31 Agosto 2018
"Em vez de aguardar a inevitável próxima rodada de revelações chocantes, os bispos devem nomear especialistas respeitados, legais e policiais, para vasculhar os arquivos e fazer uma divulgação completa e desapaixonada dos abusos ocorridos e do dinheiro gasto durante décadas para comprar o silêncio das vítimas. Contar toda a verdade é o primeiro passo essencial em qualquer tentativa de restaurar a confiança da Igreja", afirma editorial do National Catholic Reporter, 30-08-2018. A tradução é de Victor D. Thiesen.
A comunidade católica chegou a um ponto de sua história tão marcado pela realidade crua que não nos resta algo para apoiar ou nos proteger. Nossos líderes, drenados de autoridade e credibilidade, só podem seguir enquanto nos movemos para além das expressões sobrecarregadas, além até mesmo do conteúdo de nossas orações normais. Nós nos apegamos a algum novo salmo de lamentação para caber neste momento horrível e buscar uma nova maneira de viver como uma comunidade católica.

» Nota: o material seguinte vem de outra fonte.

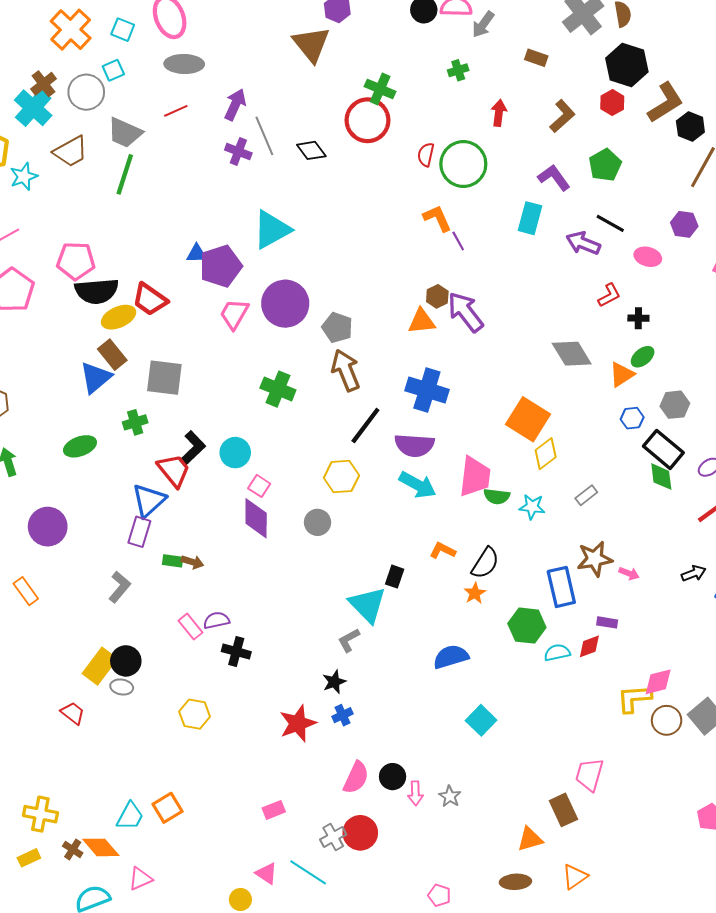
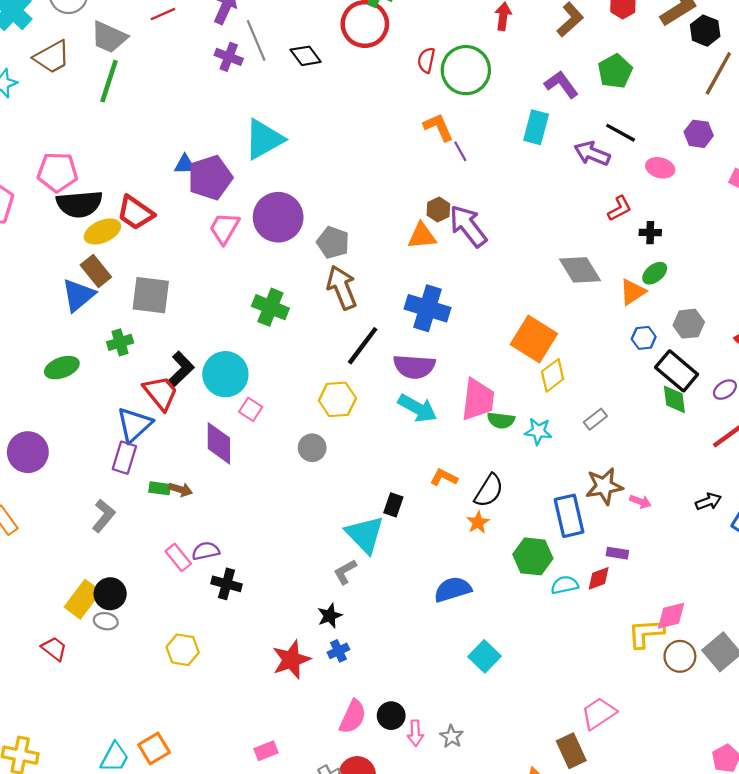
cyan circle: (235, 453) -> (225, 374), size x1.4
purple diamond: (256, 518) -> (219, 443), moved
pink trapezoid: (589, 774) -> (599, 713), turned 40

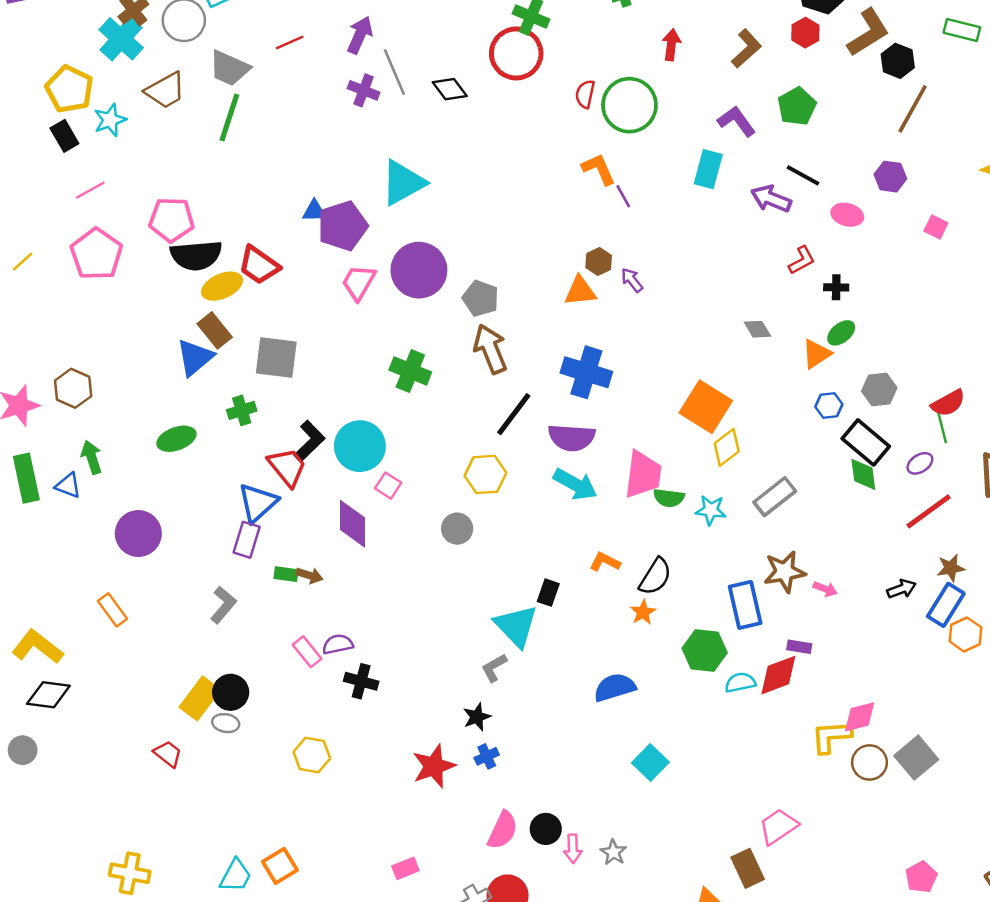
purple arrow: (468, 226) -> (632, 280), size x0.5
gray diamond: (580, 270) -> (757, 329), size x0.6
gray rectangle: (595, 419) -> (775, 497), size x1.6
red diamond: (599, 578) -> (778, 675), size x1.5

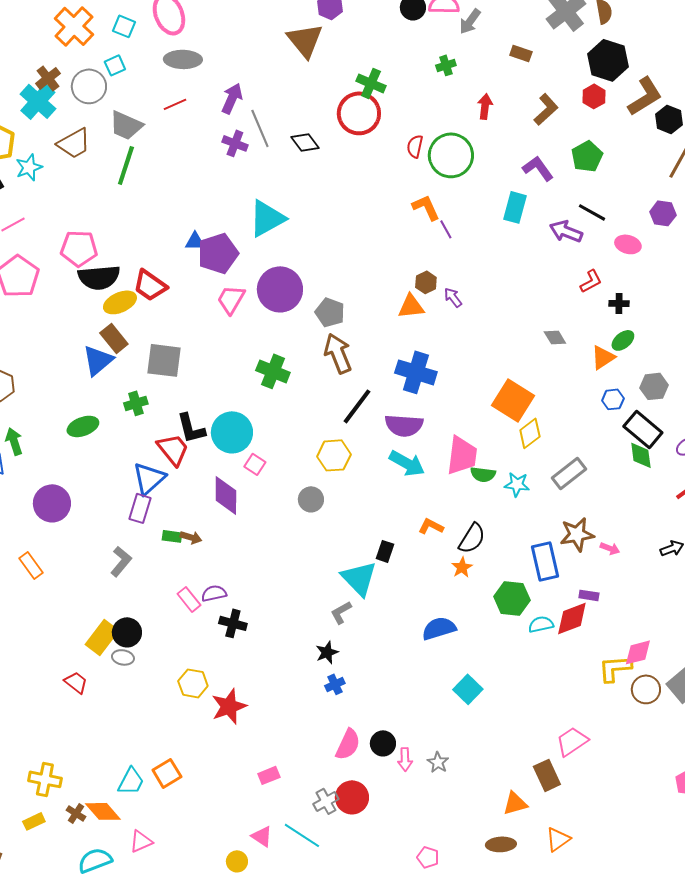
black L-shape: (309, 441) -> (191, 428), turned 120
red star: (434, 766) -> (229, 706), moved

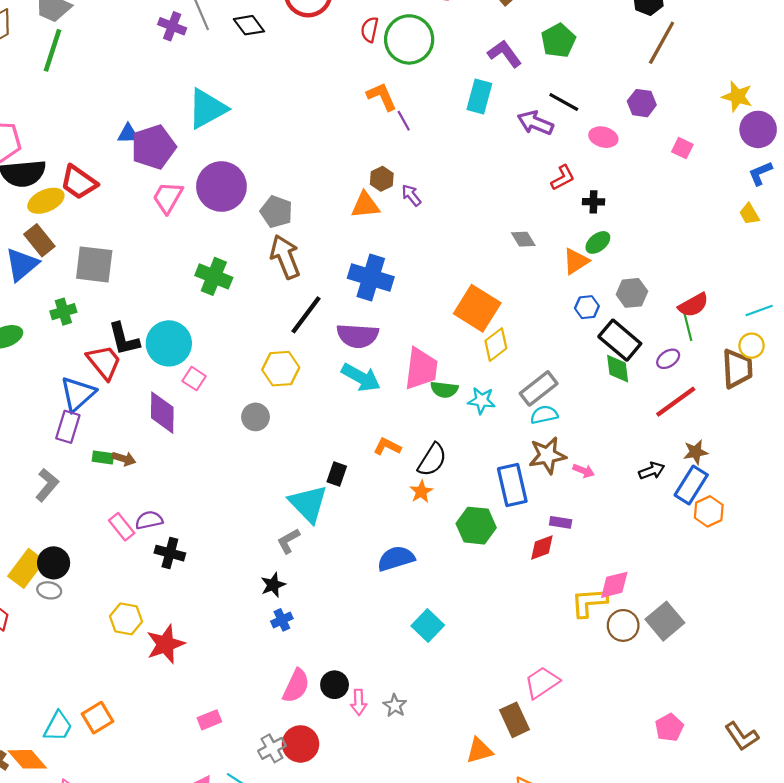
red diamond: (572, 618) -> (542, 548), size x0.7
cyan semicircle: (541, 624) -> (544, 415), moved

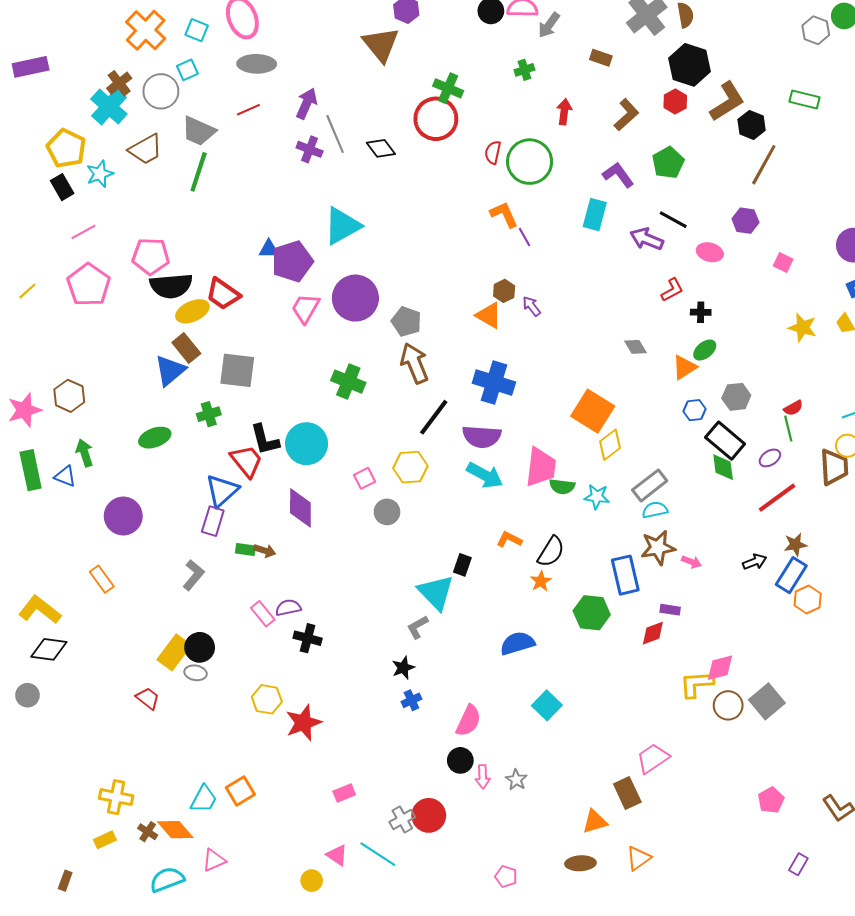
yellow star: (737, 97) -> (802, 328), moved
orange triangle: (365, 205) -> (489, 315), turned 36
red semicircle: (693, 305) -> (793, 408), size x0.7
pink square: (194, 379) -> (365, 478), moved, turned 30
pink semicircle: (296, 686) -> (468, 721), moved

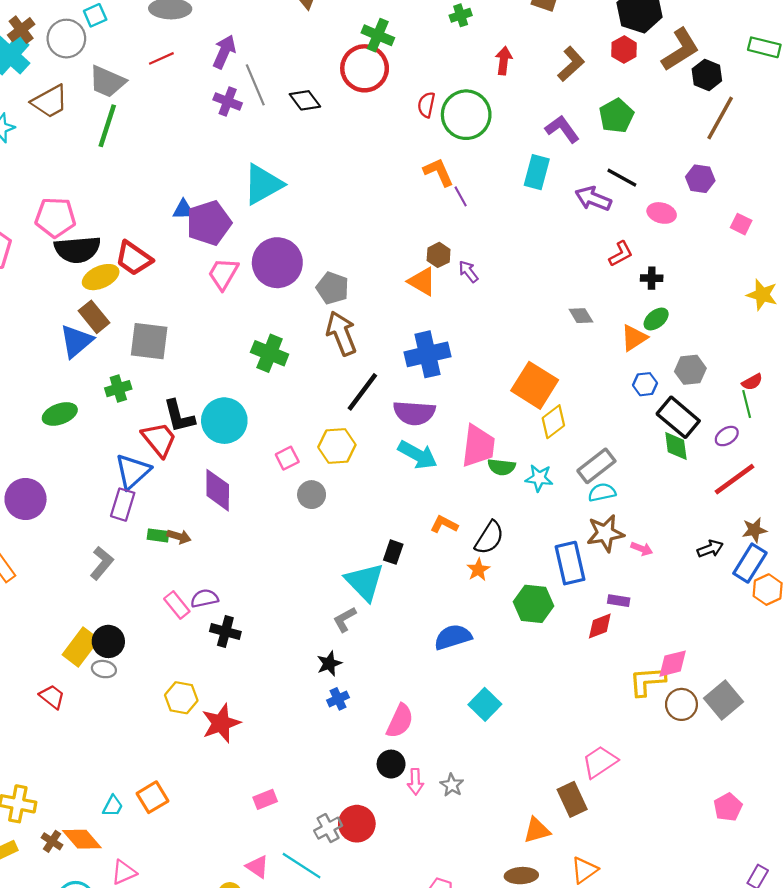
blue cross: (494, 383) -> (427, 354), turned -30
cyan trapezoid: (204, 799) -> (113, 806), size x0.7

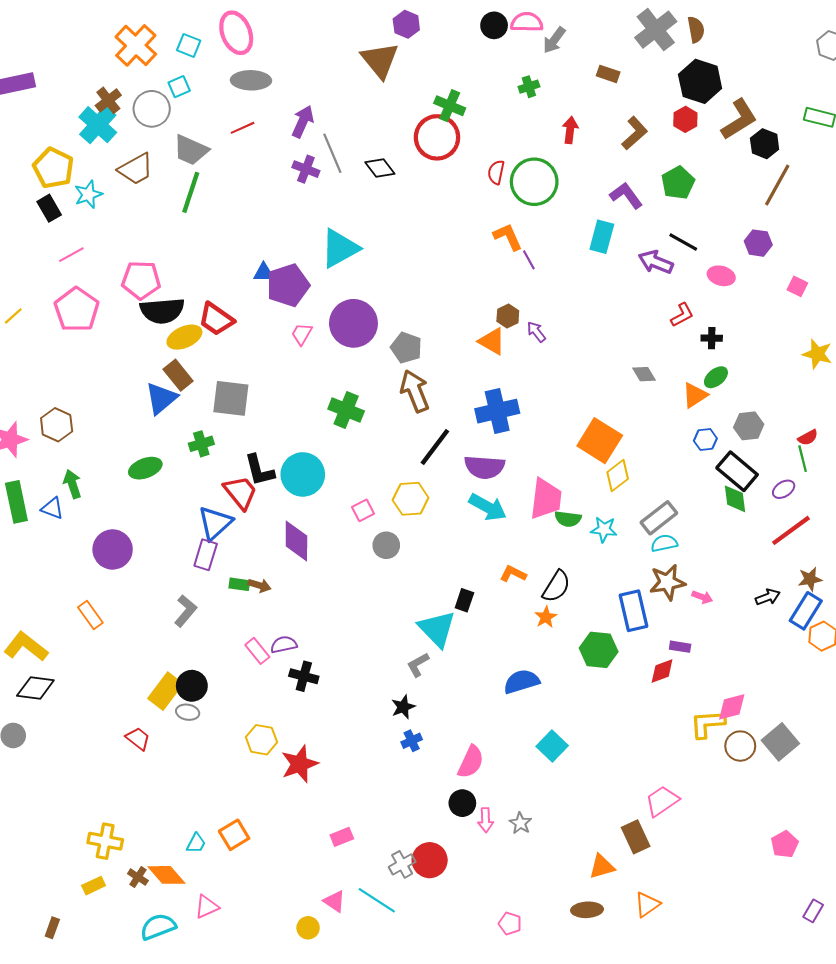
pink trapezoid: (223, 274) -> (302, 334), size x0.7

O escândalo de crianças abusadas sexualmente por padres cujos atos foram encobertos pelos bispos tem estado nos olhos do público em detalhes macabros há mais de 30 anos. O relatório do grande júri da Pensilvânia, por exemplo, não foi o primeiro nem foi pior em detalhes do que os outros. Por que isso deveria despertar a consciência pública e a indignação dos católicos, como tem acontecido, não importa. Um novo momento se apresenta diante de nós.
O papado de Francisco, tão promissor em relação a uma reforma necessária, está num ponto de inflexão. Ou ele lida com essa crise com ações efetivas, abrangentes e concretas, ou seu mandato será um fracasso decepcionante.
Mais importante, o momento atual deve levar a uma reforma radical da cultura clerical católica e ao significado da própria ordenação. Se não pudermos começar este trabalho desafiador, devemos pelo menos ter a honestidade de dizer que um mal monstruoso prevaleceu e que não entendemos mais o que significa ser uma igreja de Jesus Cristo.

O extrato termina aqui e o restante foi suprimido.